Available data START

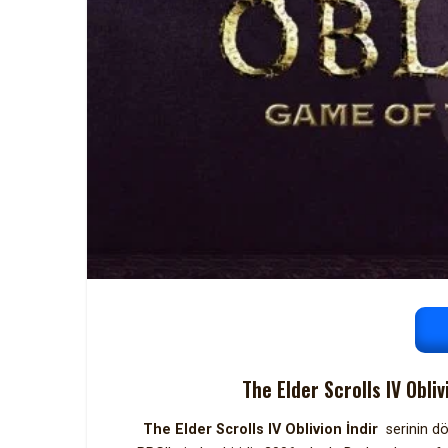
The Elder Scrolls IV Obli
The Elder Scrolls IV Oblivion İndir
serinin dö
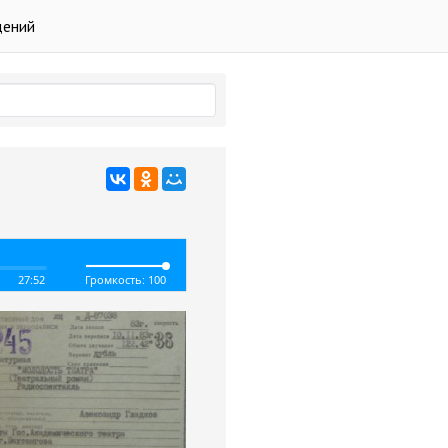
дений
27:52
Громкость: 100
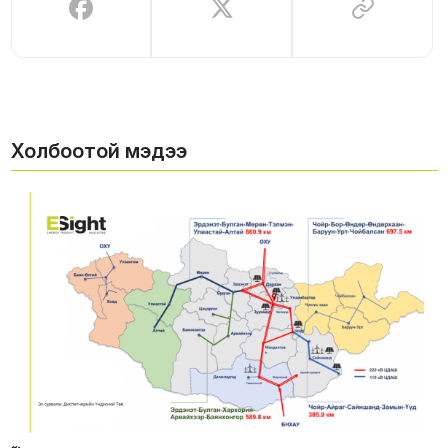
Холбоотой мэдээ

Available data END

* _Required action_: Line count for the string "Elder": please say how many lines in the entries above contain it, with no other words.

* _Output below_: 2